Action item
An exact copy of every entry is required, minus the pictures.

Input records
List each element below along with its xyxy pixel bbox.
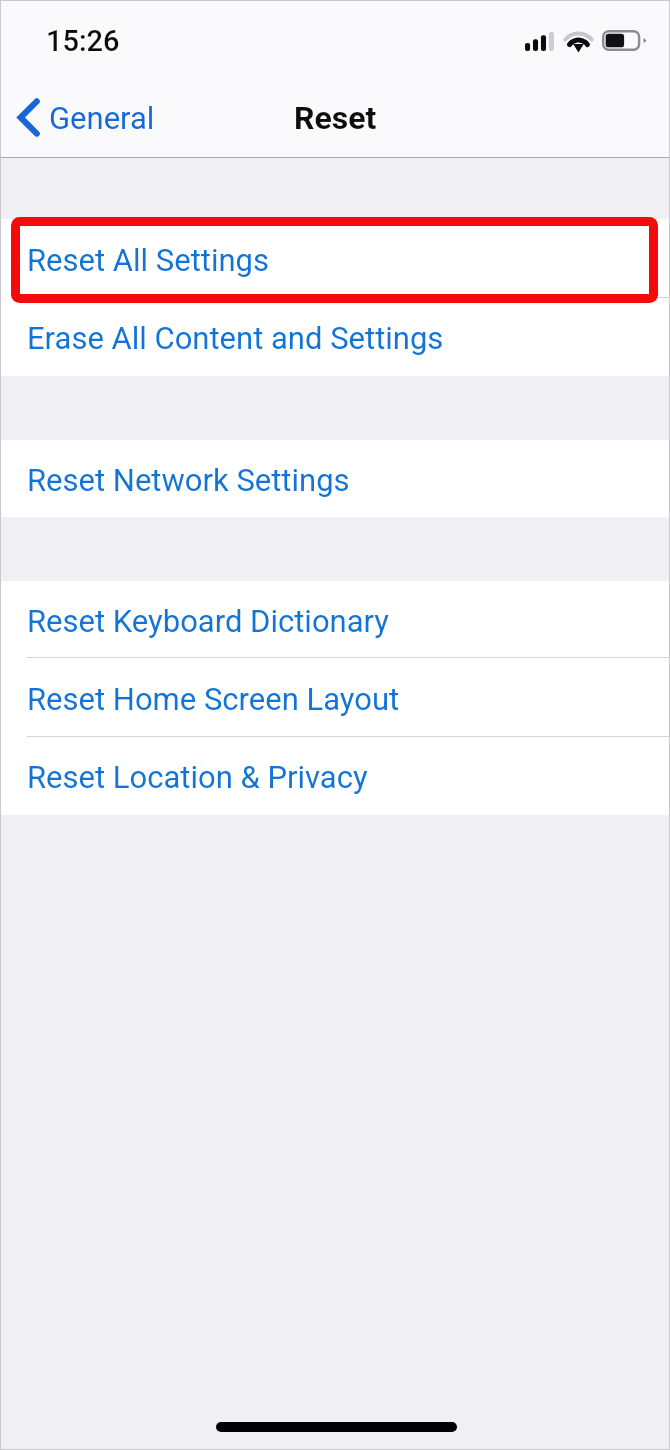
button[interactable]: Back to General [0,87,169,148]
button[interactable]: Reset Home Screen Layout [0,658,670,737]
button[interactable]: Reset All Settings [0,219,670,298]
staticText: Reset [294,99,377,137]
staticText: Reset Home Screen Layout [27,681,400,717]
button[interactable]: Reset Location & Privacy [0,737,670,815]
button[interactable]: Erase All Content and Settings [0,298,670,376]
button[interactable]: Reset Keyboard Dictionary [0,581,670,658]
staticText: General [49,100,155,136]
staticText: Reset Keyboard Dictionary [27,603,390,639]
staticText: Reset Network Settings [27,462,350,498]
staticText: Reset Location & Privacy [27,759,368,795]
staticText: Reset All Settings [27,242,269,278]
staticText: Erase All Content and Settings [27,320,444,356]
button[interactable]: Reset Network Settings [0,440,670,517]
staticText: 15:26 [46,24,120,58]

Solution
List each element below along with its xyxy pixel bbox.
button[interactable]: Back to General [0,87,169,148]
button[interactable]: Reset Home Screen Layout [0,658,670,737]
button[interactable]: Reset All Settings [0,219,670,298]
staticText: Reset [294,99,377,137]
staticText: Reset Home Screen Layout [27,681,400,717]
button[interactable]: Reset Location & Privacy [0,737,670,815]
button[interactable]: Erase All Content and Settings [0,298,670,376]
button[interactable]: Reset Keyboard Dictionary [0,581,670,658]
staticText: General [49,100,155,136]
staticText: Reset Keyboard Dictionary [27,603,390,639]
staticText: Reset Network Settings [27,462,350,498]
staticText: Reset Location & Privacy [27,759,368,795]
staticText: Reset All Settings [27,242,269,278]
staticText: Erase All Content and Settings [27,320,444,356]
button[interactable]: Reset Network Settings [0,440,670,517]
staticText: 15:26 [46,24,120,58]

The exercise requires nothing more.